The Homestead Kit has been faithfully producing fish and veggies for over 3 years
and has been the experimental test bed for many an aquaponics adventure.
I have been fed up with the difficulties experienced with the use of float switches and timers.
CHOP is much more reliable and foolproof.
In order to change over we needed to make some sumps that would just slide under the
existing grow beds and have enough capacity to deal with the volume of water dumped by the auto siphon on each cycle.
I was gently “pushed” into making these sumps by Dave McPherson.
Dave wanted to convert his Homestead to CHOP for all the same reasons as stated above.





The new sump ready to slide under the 585 ltr bed.
The sumps are marine Grade fiber glass 300 ltr capacity.





The remaining three sumps.

We needed one sump for each grow bed.
The sump is 300 ltr capacity and each grow bed dumps approx 170 ltrs on each cycle.
We wanted to be sure that there is enough capacity to hold the individual dump and some more.
The sump needs to have some water in the bottom so that the pump will continue to work.





New pipework.


There was a lot of pipework to be done, and the hard part…digging the trenches for the pipes.
There is the gravity delivery pipes bringing water from the fish tank to each grow bed by gravity.
There is the positive pressure return pipes to bring the water from the sumps back to the fish tank.
Balancing pipes join the sumps to each other.
We have employed two return pumps for this system in order to insure some redundancy.
The pumps are 3500 lph each burning 40 watts of mains power and running 24/7 It would work with just one pump,
but as we have disturbed the gravel grow beds and filled the system directly from the dam,
the water is really dirty, so we want some good vigorous circulation for the next week to clean it up.





Dug out the old upstand in each bed to install the auto siphon devices.


You will notice that we had to remove the old slow trickle upstand and replace it with an auto siphon device in each bed.
This required a bit of shovelling of the gravel.
Notice the gravel. More that 3 years of continuous operation and no blockage.
A good deal of solids can be seen towards the bottom of the gravel column, but no hint of blockage or poor water flow through the gravel.

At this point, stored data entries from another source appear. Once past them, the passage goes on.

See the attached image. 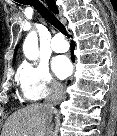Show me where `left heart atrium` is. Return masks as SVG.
<instances>
[{"instance_id": "obj_1", "label": "left heart atrium", "mask_w": 117, "mask_h": 136, "mask_svg": "<svg viewBox=\"0 0 117 136\" xmlns=\"http://www.w3.org/2000/svg\"><path fill=\"white\" fill-rule=\"evenodd\" d=\"M53 69L55 74L63 79L70 74L71 65L65 56L56 57L53 61Z\"/></svg>"}]
</instances>
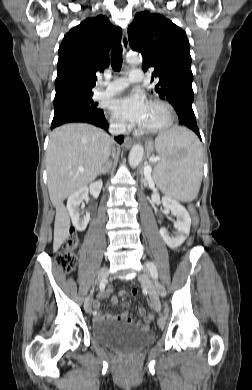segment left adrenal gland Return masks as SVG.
Returning <instances> with one entry per match:
<instances>
[{
  "mask_svg": "<svg viewBox=\"0 0 252 390\" xmlns=\"http://www.w3.org/2000/svg\"><path fill=\"white\" fill-rule=\"evenodd\" d=\"M141 181L144 182V186H147L148 185V181H147V178H143V174L141 175Z\"/></svg>",
  "mask_w": 252,
  "mask_h": 390,
  "instance_id": "a2214340",
  "label": "left adrenal gland"
}]
</instances>
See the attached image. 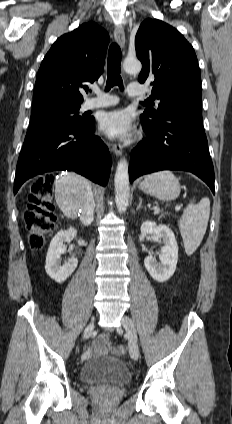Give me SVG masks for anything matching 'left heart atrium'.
Listing matches in <instances>:
<instances>
[{
  "mask_svg": "<svg viewBox=\"0 0 232 424\" xmlns=\"http://www.w3.org/2000/svg\"><path fill=\"white\" fill-rule=\"evenodd\" d=\"M103 133L112 139H128L133 133L131 115L125 110L105 113L100 122Z\"/></svg>",
  "mask_w": 232,
  "mask_h": 424,
  "instance_id": "39dd6f15",
  "label": "left heart atrium"
}]
</instances>
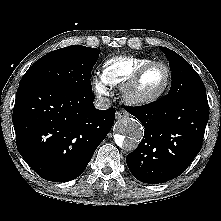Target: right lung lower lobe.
<instances>
[{
    "label": "right lung lower lobe",
    "instance_id": "1",
    "mask_svg": "<svg viewBox=\"0 0 221 221\" xmlns=\"http://www.w3.org/2000/svg\"><path fill=\"white\" fill-rule=\"evenodd\" d=\"M92 92L25 84L13 110L17 148L42 178L66 182L87 167L110 131L115 109L98 110Z\"/></svg>",
    "mask_w": 221,
    "mask_h": 221
}]
</instances>
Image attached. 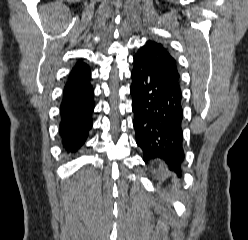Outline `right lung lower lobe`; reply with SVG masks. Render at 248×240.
<instances>
[{"mask_svg":"<svg viewBox=\"0 0 248 240\" xmlns=\"http://www.w3.org/2000/svg\"><path fill=\"white\" fill-rule=\"evenodd\" d=\"M90 77L89 69L70 76L63 90L59 134L69 152H76L85 143L92 128L94 90Z\"/></svg>","mask_w":248,"mask_h":240,"instance_id":"obj_1","label":"right lung lower lobe"}]
</instances>
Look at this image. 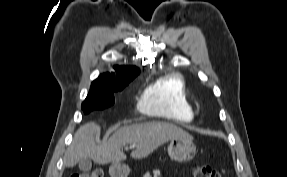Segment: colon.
<instances>
[{
	"label": "colon",
	"instance_id": "obj_1",
	"mask_svg": "<svg viewBox=\"0 0 287 177\" xmlns=\"http://www.w3.org/2000/svg\"><path fill=\"white\" fill-rule=\"evenodd\" d=\"M69 177H104V174L101 169H93L83 174H72ZM192 177H221V175L208 165H199L193 169Z\"/></svg>",
	"mask_w": 287,
	"mask_h": 177
}]
</instances>
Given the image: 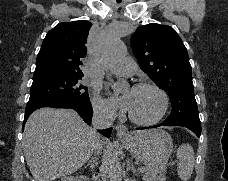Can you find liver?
<instances>
[{"label":"liver","instance_id":"6515ba94","mask_svg":"<svg viewBox=\"0 0 228 181\" xmlns=\"http://www.w3.org/2000/svg\"><path fill=\"white\" fill-rule=\"evenodd\" d=\"M106 143L72 109H38L23 133V151L35 181L76 173L89 161L94 147Z\"/></svg>","mask_w":228,"mask_h":181}]
</instances>
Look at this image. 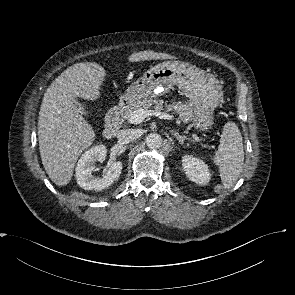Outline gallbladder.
Listing matches in <instances>:
<instances>
[{
	"instance_id": "obj_1",
	"label": "gallbladder",
	"mask_w": 295,
	"mask_h": 295,
	"mask_svg": "<svg viewBox=\"0 0 295 295\" xmlns=\"http://www.w3.org/2000/svg\"><path fill=\"white\" fill-rule=\"evenodd\" d=\"M73 106L74 108L80 113V114H84V109L81 106L80 103H78L77 101L73 102Z\"/></svg>"
}]
</instances>
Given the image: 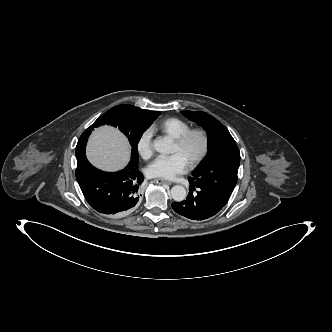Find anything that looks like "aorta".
<instances>
[{
    "instance_id": "obj_1",
    "label": "aorta",
    "mask_w": 332,
    "mask_h": 332,
    "mask_svg": "<svg viewBox=\"0 0 332 332\" xmlns=\"http://www.w3.org/2000/svg\"><path fill=\"white\" fill-rule=\"evenodd\" d=\"M154 149L159 153H167L170 143L165 139H157L154 141ZM187 196L186 189L181 185H175L171 189V197L176 202L183 201Z\"/></svg>"
}]
</instances>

A view of the next bed dug out to install the auto siphon upstand.


here is still some work to be done tidying up the greenhouse, re planting the grow beds where we dug up the ends.
I still need to fit an auto top-up valve to one of the sumps to keep the system automatically topped up from my 2300 ltr reserve water tank.
I have it connected to the DUO system and it is great not to have to worry about topping up the system.

Having now moved all my systems to CHOP there is no turning back.
The old way of having two pumps, one in the fish tank and one in the sump, timers and / or float switches in ancient
stuff.

All our manufactured systems operate on the CHOP principle.